'''

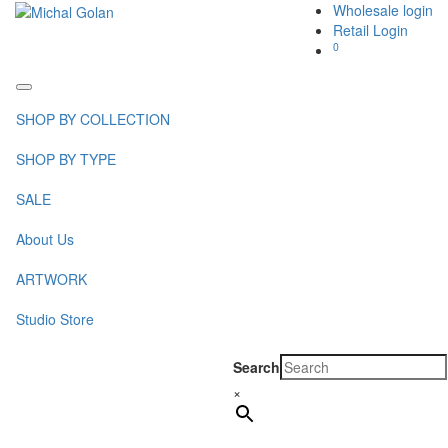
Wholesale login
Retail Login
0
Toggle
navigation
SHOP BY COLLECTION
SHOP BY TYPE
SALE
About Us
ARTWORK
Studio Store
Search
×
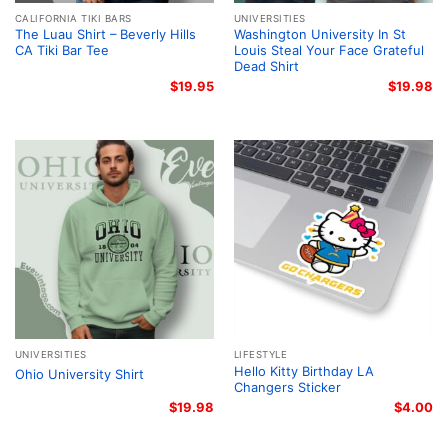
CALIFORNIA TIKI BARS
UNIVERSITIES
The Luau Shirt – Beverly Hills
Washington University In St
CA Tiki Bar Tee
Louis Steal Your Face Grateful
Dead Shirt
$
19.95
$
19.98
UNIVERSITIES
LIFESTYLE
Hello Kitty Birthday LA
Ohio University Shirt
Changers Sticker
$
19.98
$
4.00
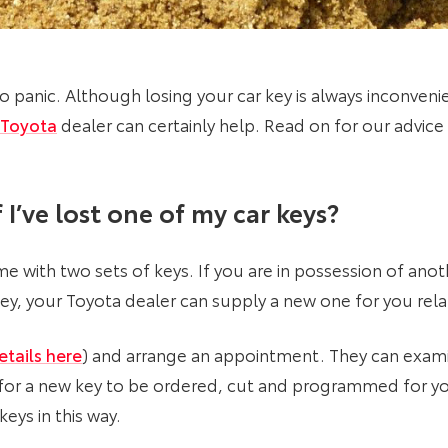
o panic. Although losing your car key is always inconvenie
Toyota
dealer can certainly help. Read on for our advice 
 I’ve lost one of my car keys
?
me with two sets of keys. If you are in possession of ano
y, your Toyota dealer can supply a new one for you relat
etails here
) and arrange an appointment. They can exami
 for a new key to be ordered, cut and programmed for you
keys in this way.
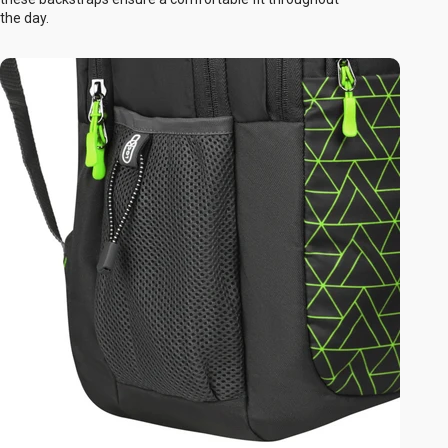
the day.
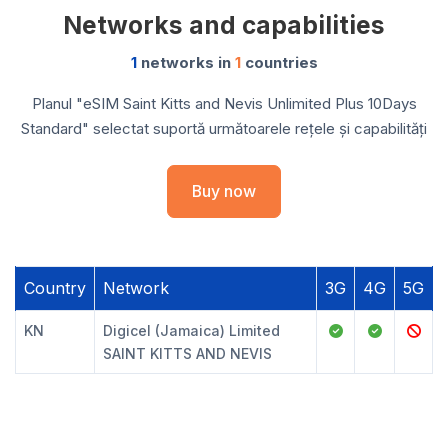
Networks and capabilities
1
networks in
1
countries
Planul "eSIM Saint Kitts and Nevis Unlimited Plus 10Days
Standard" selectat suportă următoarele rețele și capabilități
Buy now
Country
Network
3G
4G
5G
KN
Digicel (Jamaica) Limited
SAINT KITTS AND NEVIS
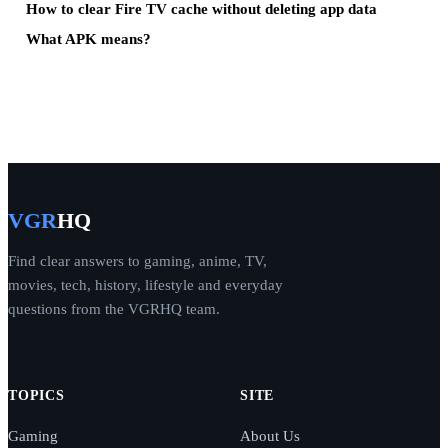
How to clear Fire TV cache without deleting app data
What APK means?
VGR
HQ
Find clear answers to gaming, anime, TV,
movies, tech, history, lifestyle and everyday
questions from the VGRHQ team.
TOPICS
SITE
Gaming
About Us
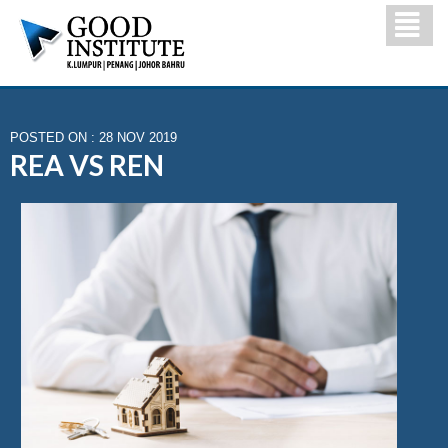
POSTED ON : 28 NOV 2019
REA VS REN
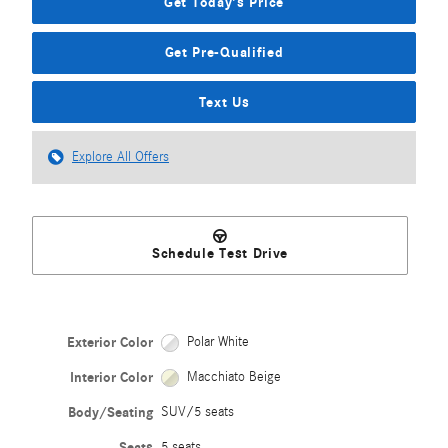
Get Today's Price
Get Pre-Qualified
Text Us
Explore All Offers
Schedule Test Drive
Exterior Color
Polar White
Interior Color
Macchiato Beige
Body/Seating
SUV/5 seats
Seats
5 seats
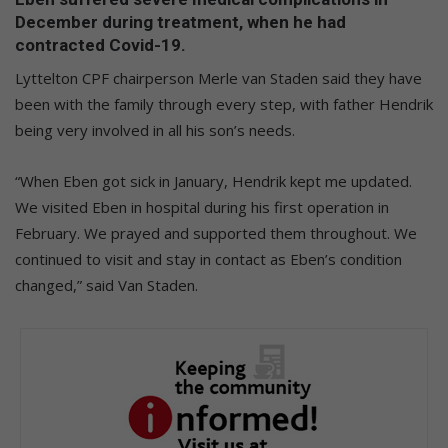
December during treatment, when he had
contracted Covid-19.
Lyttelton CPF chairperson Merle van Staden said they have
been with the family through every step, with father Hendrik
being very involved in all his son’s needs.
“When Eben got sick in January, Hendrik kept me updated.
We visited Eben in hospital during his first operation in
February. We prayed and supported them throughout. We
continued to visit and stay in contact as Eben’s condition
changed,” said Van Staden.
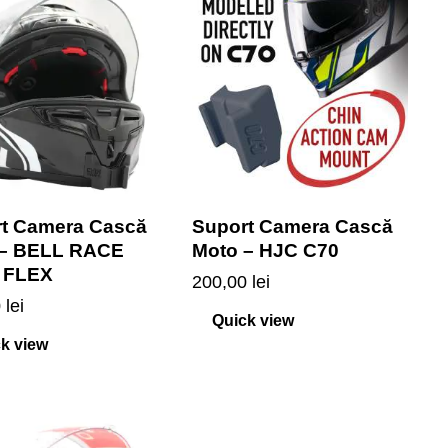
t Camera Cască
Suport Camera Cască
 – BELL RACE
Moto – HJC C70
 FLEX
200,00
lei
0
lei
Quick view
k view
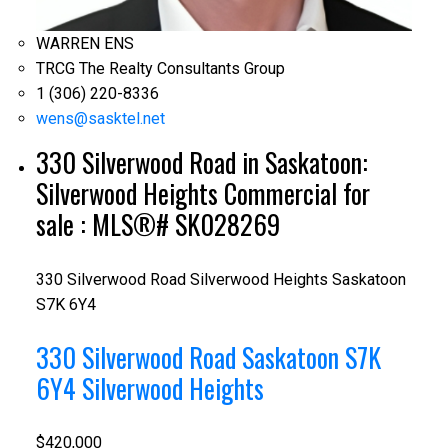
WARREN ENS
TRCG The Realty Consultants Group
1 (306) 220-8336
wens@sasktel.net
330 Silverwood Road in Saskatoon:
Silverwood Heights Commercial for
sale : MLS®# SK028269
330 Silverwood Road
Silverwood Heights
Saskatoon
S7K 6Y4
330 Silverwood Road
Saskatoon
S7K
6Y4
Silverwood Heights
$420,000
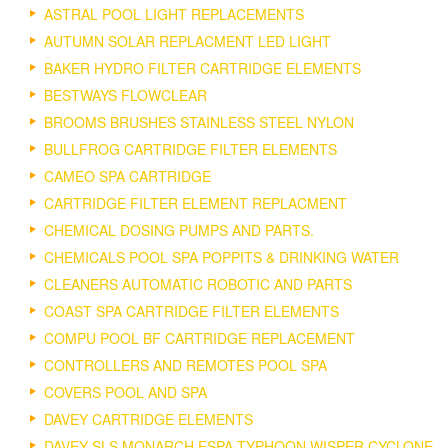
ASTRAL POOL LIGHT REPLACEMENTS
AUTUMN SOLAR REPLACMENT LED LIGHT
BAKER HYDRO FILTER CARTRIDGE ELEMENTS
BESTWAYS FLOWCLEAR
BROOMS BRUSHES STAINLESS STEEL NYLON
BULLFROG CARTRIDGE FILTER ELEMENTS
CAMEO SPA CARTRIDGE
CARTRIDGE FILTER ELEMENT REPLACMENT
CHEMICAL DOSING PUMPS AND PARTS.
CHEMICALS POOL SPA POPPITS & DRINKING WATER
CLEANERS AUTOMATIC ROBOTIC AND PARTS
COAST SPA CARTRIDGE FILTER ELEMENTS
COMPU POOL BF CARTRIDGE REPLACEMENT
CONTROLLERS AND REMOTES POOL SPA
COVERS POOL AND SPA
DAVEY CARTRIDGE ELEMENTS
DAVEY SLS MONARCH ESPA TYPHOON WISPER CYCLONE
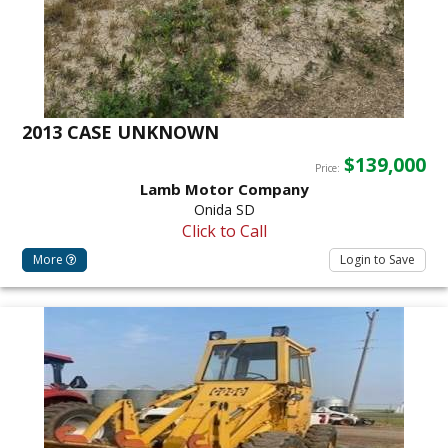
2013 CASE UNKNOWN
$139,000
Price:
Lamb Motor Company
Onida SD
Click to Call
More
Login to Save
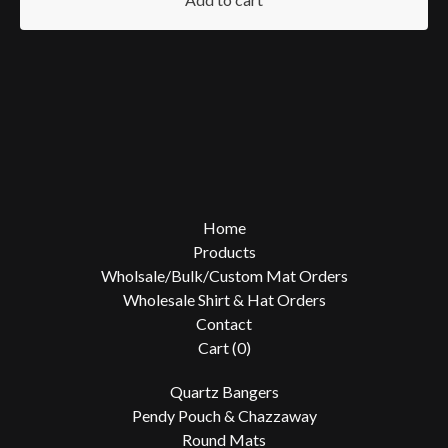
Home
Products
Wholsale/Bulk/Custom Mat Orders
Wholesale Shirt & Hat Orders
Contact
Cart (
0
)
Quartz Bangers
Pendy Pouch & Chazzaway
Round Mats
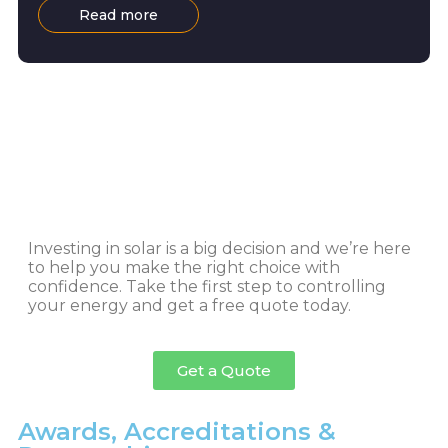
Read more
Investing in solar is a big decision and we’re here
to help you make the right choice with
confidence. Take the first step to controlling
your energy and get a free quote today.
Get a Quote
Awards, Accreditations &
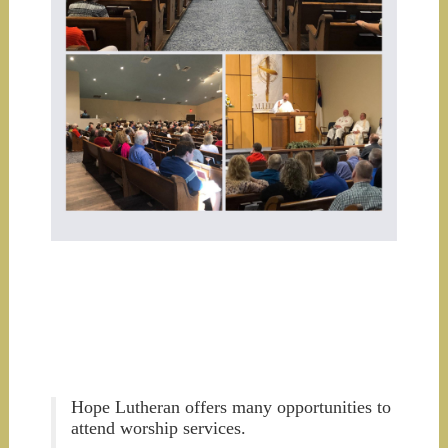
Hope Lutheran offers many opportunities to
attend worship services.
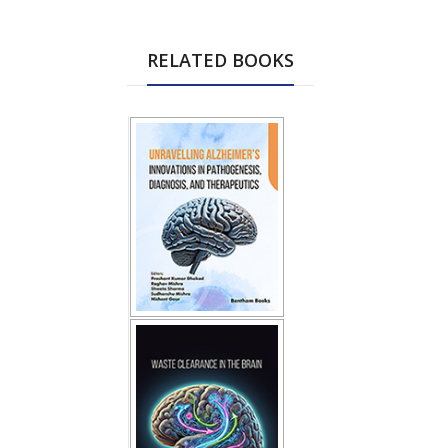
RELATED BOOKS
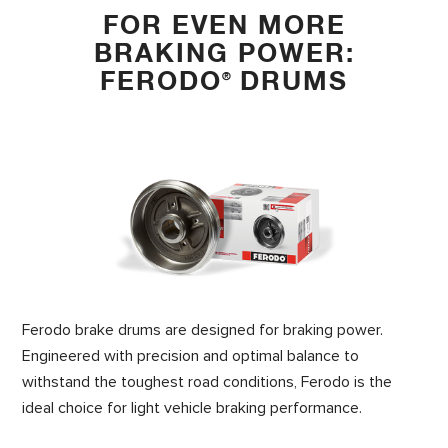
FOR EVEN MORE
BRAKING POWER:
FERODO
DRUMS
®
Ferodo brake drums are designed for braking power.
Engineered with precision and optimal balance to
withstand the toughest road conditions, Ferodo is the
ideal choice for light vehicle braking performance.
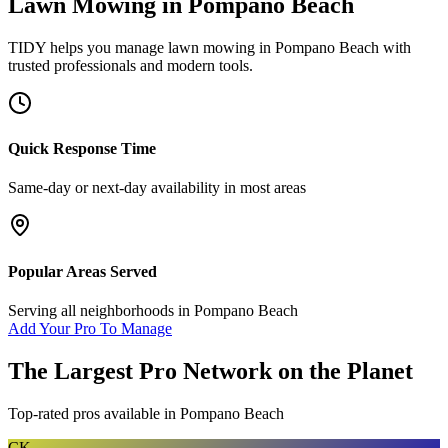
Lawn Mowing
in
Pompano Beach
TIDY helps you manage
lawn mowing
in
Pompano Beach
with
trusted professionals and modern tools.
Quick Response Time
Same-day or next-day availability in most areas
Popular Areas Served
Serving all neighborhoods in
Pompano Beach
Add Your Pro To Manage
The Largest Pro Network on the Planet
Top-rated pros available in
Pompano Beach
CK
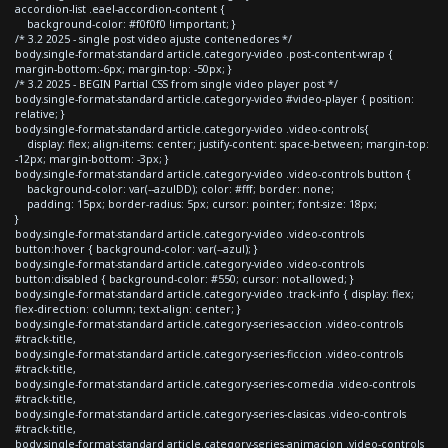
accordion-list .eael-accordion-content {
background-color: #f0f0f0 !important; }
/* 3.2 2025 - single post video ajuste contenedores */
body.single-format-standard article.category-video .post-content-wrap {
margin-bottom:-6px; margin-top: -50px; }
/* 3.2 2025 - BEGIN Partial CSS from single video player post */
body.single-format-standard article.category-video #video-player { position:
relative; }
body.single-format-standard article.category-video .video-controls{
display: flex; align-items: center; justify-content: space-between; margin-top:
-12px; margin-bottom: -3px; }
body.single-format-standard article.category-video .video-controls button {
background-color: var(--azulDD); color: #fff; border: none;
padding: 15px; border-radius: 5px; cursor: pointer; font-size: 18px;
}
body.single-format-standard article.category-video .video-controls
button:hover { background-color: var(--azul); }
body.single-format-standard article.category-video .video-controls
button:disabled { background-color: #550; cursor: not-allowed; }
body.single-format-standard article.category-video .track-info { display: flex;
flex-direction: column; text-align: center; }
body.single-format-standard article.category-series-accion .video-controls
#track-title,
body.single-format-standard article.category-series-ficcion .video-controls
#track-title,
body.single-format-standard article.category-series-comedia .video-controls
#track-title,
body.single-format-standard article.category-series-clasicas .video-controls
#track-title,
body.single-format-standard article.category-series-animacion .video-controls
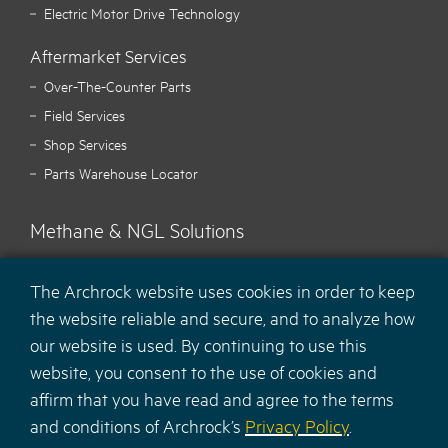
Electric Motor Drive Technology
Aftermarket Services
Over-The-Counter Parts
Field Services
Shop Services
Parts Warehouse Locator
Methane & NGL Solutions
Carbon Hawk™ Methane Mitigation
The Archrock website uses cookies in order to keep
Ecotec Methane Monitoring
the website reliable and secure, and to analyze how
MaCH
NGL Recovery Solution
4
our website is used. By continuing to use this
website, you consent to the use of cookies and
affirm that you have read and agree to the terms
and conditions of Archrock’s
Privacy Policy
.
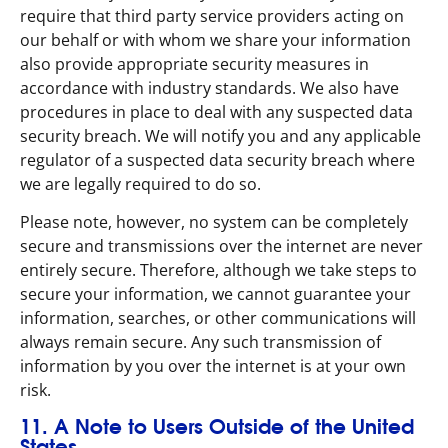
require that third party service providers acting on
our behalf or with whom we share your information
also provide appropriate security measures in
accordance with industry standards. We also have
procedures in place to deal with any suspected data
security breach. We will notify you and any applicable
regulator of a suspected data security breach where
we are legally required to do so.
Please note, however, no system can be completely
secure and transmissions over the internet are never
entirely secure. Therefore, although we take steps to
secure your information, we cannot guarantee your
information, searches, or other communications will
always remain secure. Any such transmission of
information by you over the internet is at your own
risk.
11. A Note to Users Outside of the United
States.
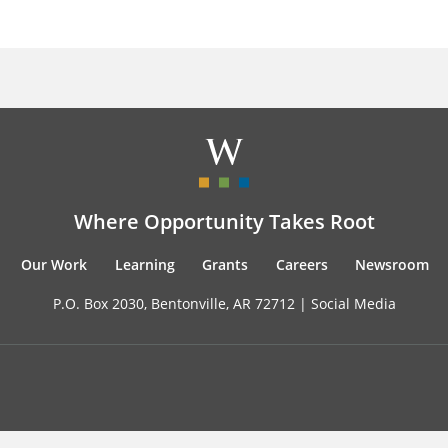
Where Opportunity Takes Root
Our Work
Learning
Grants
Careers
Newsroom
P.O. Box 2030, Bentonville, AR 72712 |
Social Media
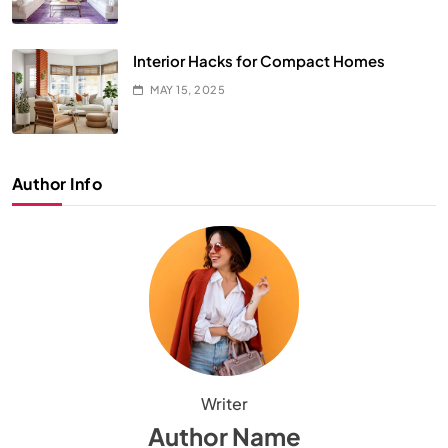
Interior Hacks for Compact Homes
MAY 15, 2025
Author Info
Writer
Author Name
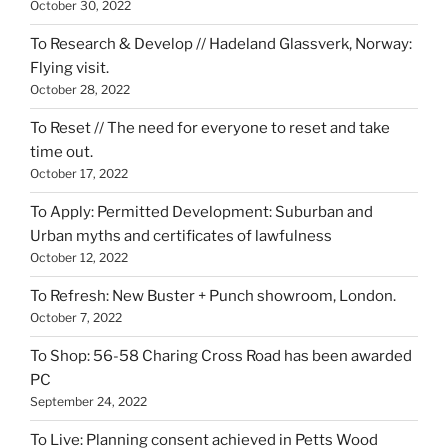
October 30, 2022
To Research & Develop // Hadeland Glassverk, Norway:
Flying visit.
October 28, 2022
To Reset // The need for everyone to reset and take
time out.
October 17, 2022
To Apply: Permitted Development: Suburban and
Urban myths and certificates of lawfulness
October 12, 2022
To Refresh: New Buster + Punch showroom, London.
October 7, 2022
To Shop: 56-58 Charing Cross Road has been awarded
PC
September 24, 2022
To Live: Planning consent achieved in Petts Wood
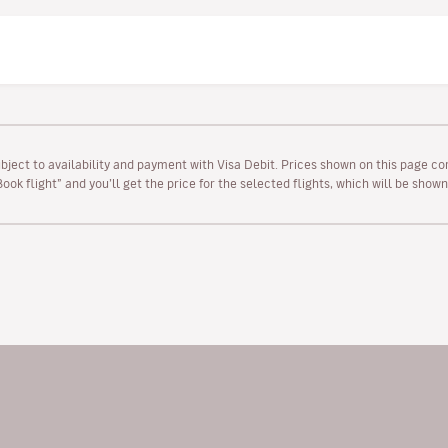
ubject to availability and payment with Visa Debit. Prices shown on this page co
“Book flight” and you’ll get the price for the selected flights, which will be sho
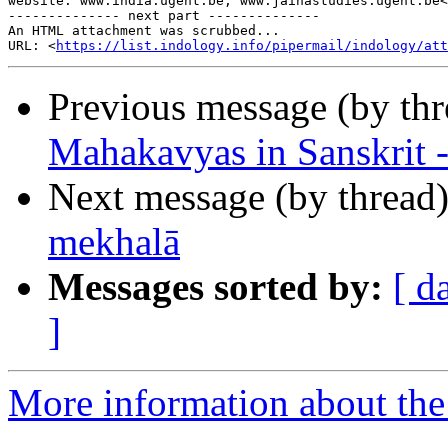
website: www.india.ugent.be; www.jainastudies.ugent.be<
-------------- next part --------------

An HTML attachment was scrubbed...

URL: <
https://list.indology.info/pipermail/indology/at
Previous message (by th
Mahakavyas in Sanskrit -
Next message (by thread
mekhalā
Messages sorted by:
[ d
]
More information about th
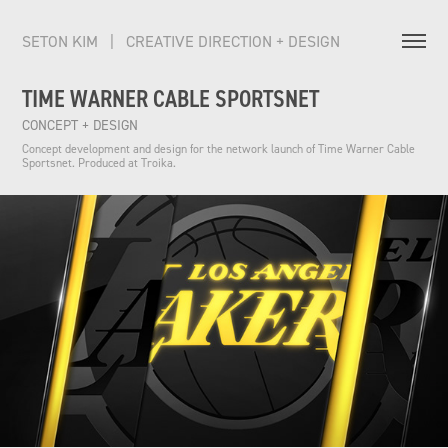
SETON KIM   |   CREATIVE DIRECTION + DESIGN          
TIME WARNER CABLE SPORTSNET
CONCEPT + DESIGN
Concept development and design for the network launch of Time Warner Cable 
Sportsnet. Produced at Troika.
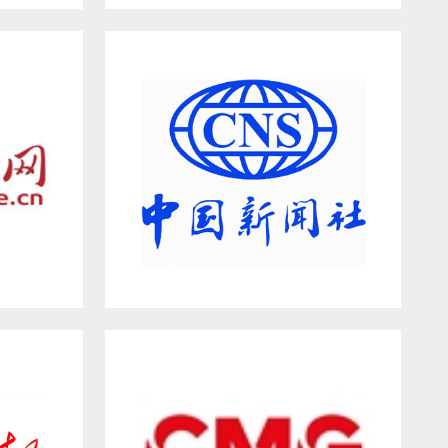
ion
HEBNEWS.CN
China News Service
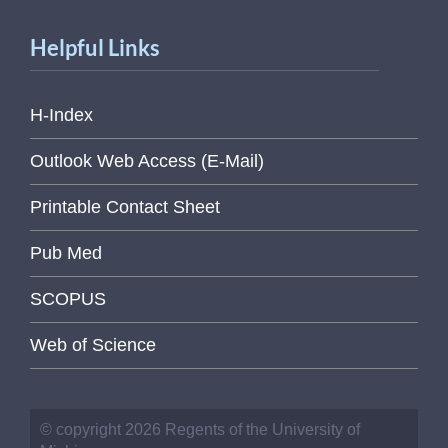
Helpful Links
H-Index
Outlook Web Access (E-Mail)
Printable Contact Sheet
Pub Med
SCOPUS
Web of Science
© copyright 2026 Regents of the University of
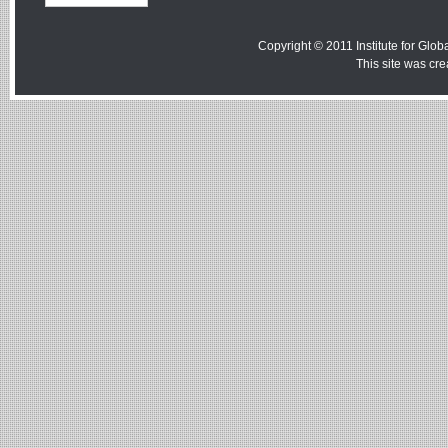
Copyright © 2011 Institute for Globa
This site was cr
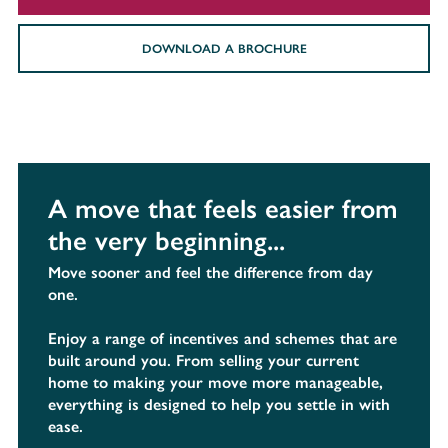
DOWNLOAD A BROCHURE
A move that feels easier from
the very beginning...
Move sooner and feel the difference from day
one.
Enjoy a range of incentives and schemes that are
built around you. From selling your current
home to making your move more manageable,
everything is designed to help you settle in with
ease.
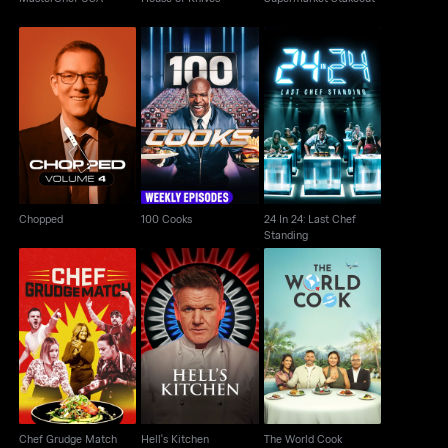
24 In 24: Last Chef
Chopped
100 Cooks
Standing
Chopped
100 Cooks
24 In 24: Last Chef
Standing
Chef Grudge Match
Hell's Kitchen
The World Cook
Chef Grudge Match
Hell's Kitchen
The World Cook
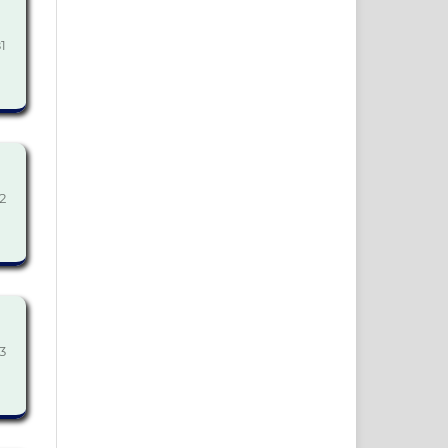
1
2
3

'''

Task description:
Reply with the number of lines in the entries that hold the word "keys", and add no other words.

Response to this task:
3